Scottish Government to host emergency onshore wind summit

Fergus Ewing
Fergus Ewing

The Scottish Government is to convene an emergency summit to discuss the impact of the UK government’s decision to end onshore wind support.

Energy secretary, Amber Rudd MP, recently announced that new onshore wind farms will be excluded from an existing funding scheme from 1st April 2016, which is a year earlier than expected.

All projects that already had planning permission and other similar conditions could still get built under a proposed “grace period”.



It has since been estimated that the decision could potentially lead to a loss of up to as £3 billion in investment and endangers 5,400 jobs in Scotland.

Energy minister Fergus Ewing will meet with key players in the renewables sector in Glasgow early next month to hear the concerns of the industry which will inform in his ongoing discussions with the Ms Rudd and other devolved administrations.

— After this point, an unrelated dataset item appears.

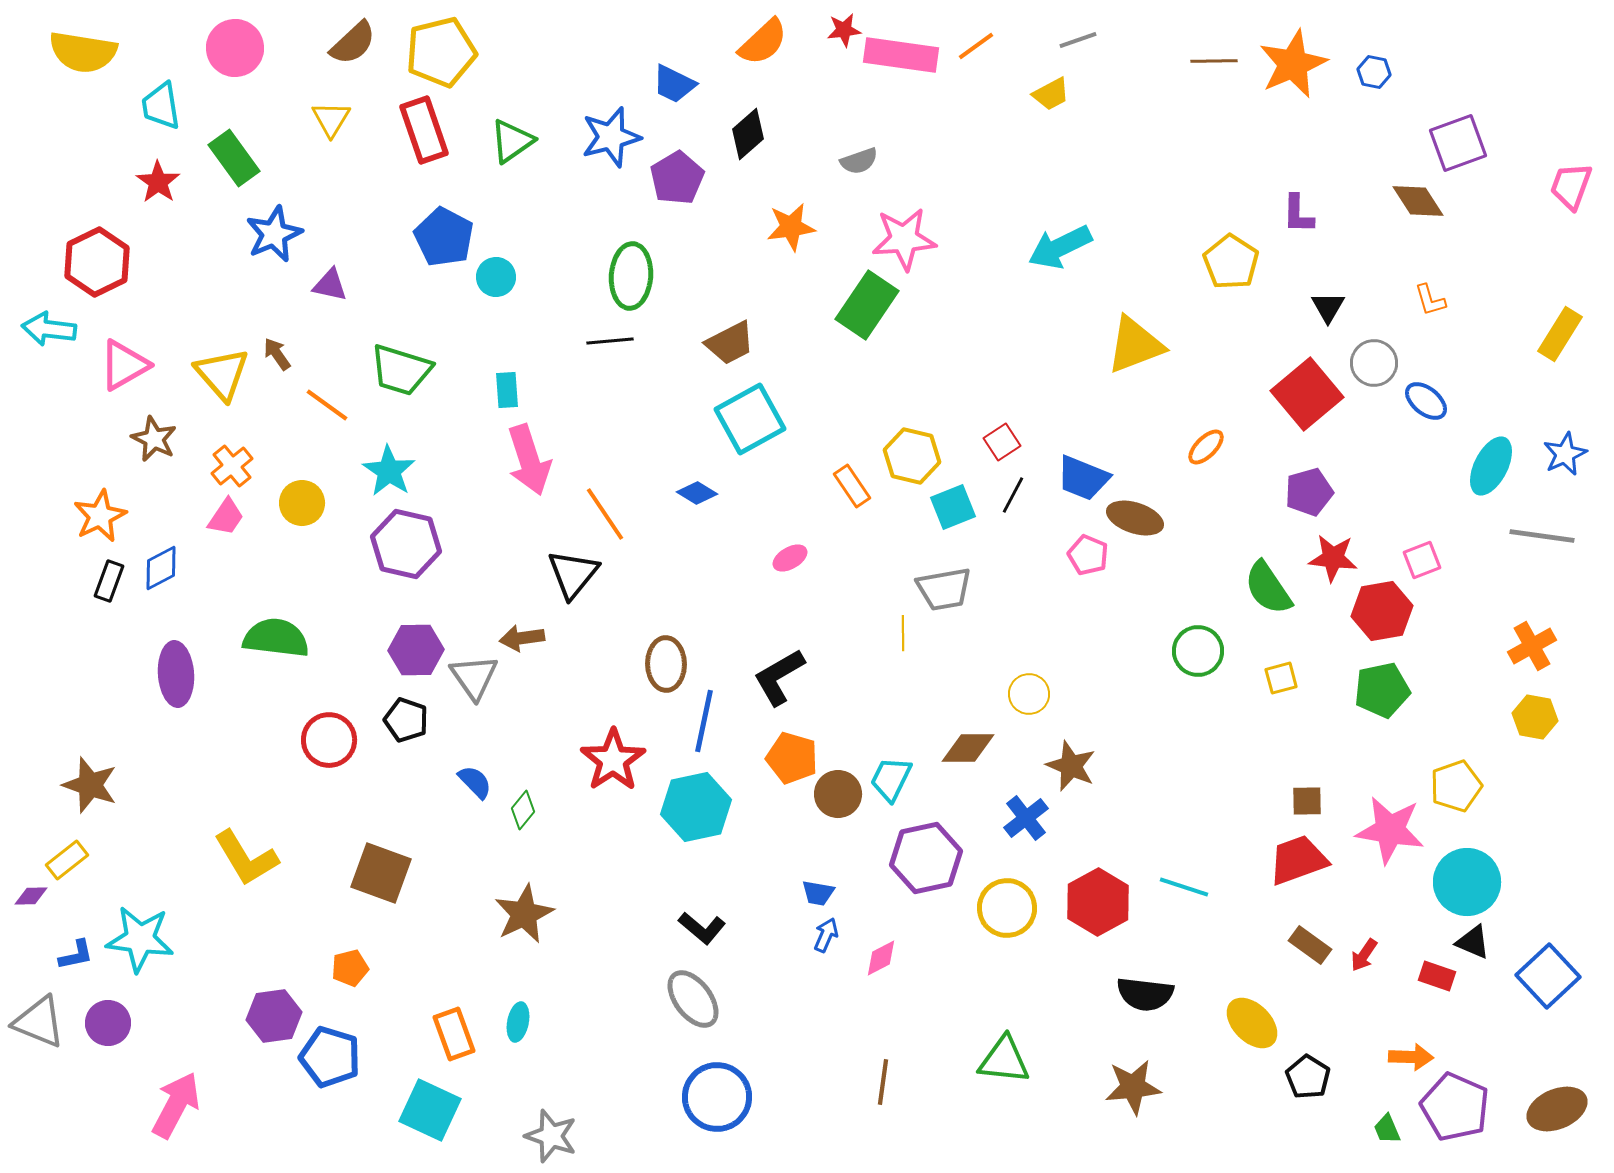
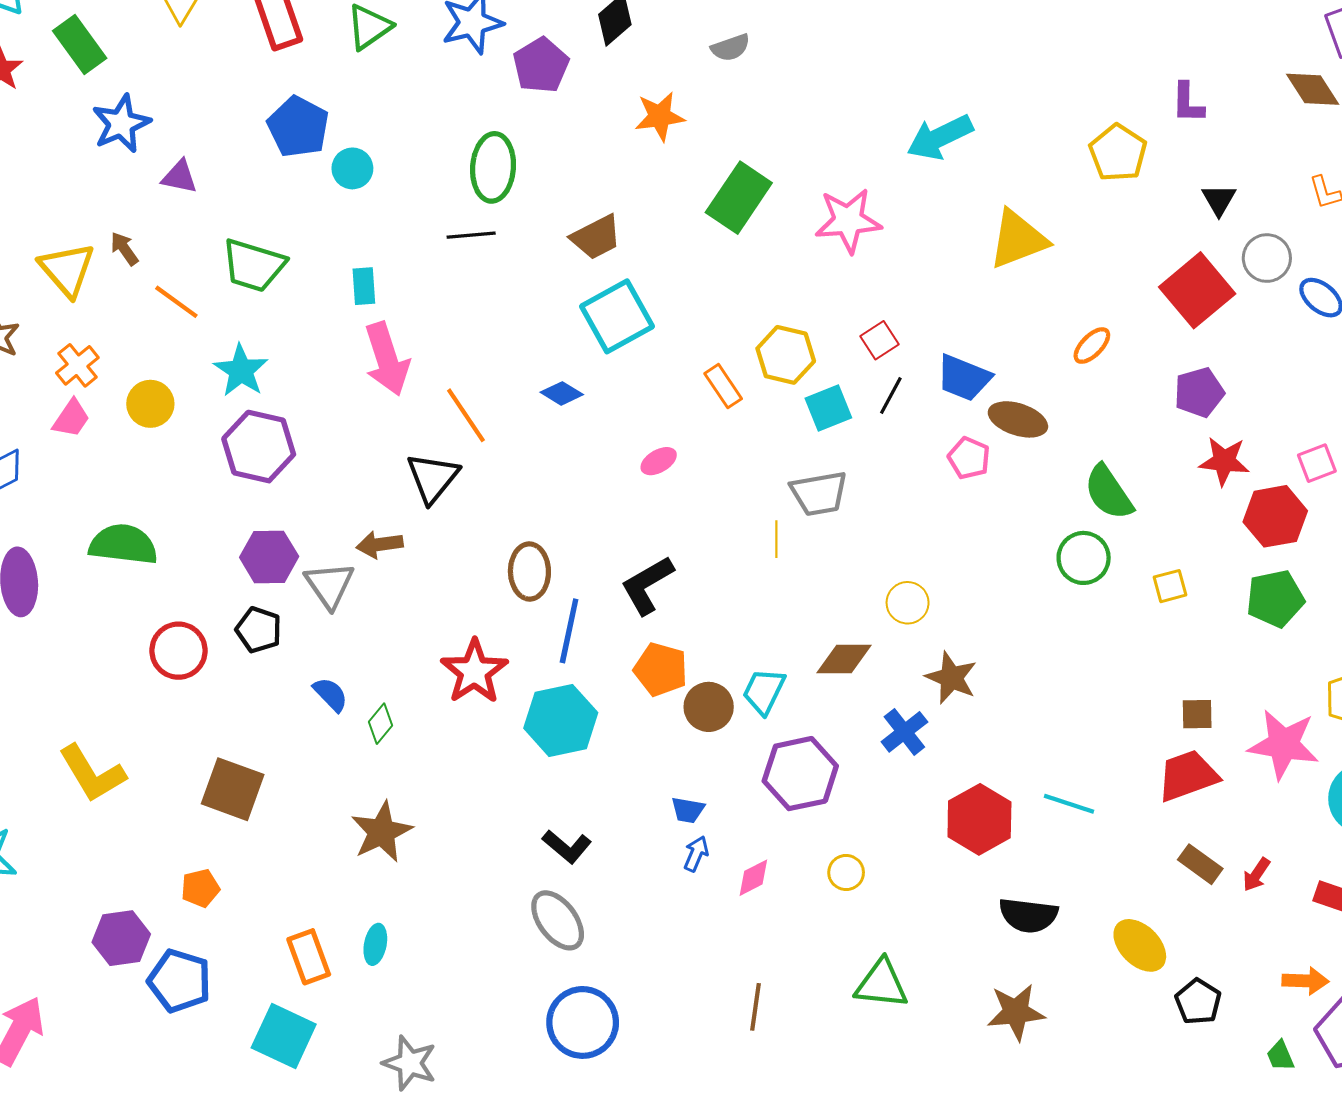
pink star: (904, 239) -> (848, 221), moved
green semicircle: (1268, 588) -> (1109, 492), moved
yellow circle: (1007, 908) -> (846, 873), moved, size x0.6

Mr Ewing met with the Inverness Chamber of Commerce and the renewables industry to listen to their concerns about the impact on both developers and the supply chain.

The minsiter said: “The Scottish Government strongly disagrees with this decision which was made without our consent and will have such a negative impact on a key sector of the Scottish economy. The proposals have a disproportionate impact on Scotland as around 70 per cent of onshore wind projects in the UK planning system are here.

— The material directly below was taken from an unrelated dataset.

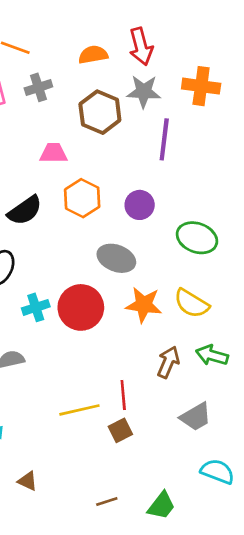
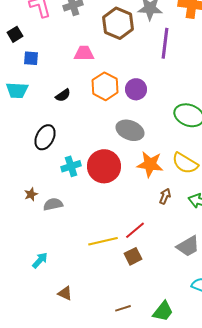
purple circle: (140, 205) -> (136, 89), moved
black semicircle: (25, 210) -> (63, 95), size x0.6
brown arrow: (168, 362) -> (165, 196), moved, size x0.7
red line: (123, 395) -> (135, 230), turned 55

“There are many communities and companies who have invested significant amounts of money in renewables scheme and have now found the goal posts have been move, putting crucial investment and jobs at risk. I am keen to listen to their concerns, understand the impact and continue to work together in making representations to the UK Government.

“UK ministers also urgently need to clarify the position regarding onshore wind projects already in the pipeline, and how many of them can expect to continue to receive investment during the grace period before funding is cut off.

“The most recent energy figures show renewables continue to go from strength to strength, with almost half of Scotland’s electricity use coming from renewables last year and wind delivering record amounts of power in the first three months of 2015. Scotland accounts for around a third of total UK renewables generation. This makes the recent decision by the UK Government to end the RO next year even more regrettable.

“The Scottish Government remains committed to the renewable sector and to achieving our target of 100 per cent of our electricity demand through renewables by 2020 and the onshore wind sector is a significant part of that.”



Niall Stuart, chief executive of Scottish Renewables, said: “The recent announcement to close the Renewables Obligation to onshore wind has caused a huge amount of disquiet within the industry, and threatens significant levels of investment, employment and renewable power generation.

“This is a key issue for everyone with an interest in renewable energy development in Scotland and the summit will be an important opportunity for our members to put over their questions, comments and concerns to the Minister for Business, Energy and Tourism as we seek to find a way to ensure the sustainable growth of our onshore wind industry.”

Meanwhile across the UK, Barbour ABI data suggests that projects worth over £6.4bn will be put in jeopardy.

The construction intelligence provider said there are 338 proposed wind farms that are yet to receive planning permission, putting them at risk of incompletion.



Commenting on the figures, Michael Dall, lead economist at Barbour ABI, said: “There are 5,000 active wind turbines already in use across the UK, producing five per cent of the total amount of national electricity. The government has a target of 30 percent of UK electricity coming from renewables by 2020, and must believe that other areas of renewable energy should be prioritised over onshore wind projects to receive future subsidies and investment before the 2020 target year.

“In 2014, the government paid out £800 million in subsidies for onshore wind farm projects and must believe the country now has enough turbines for the short and long term future.”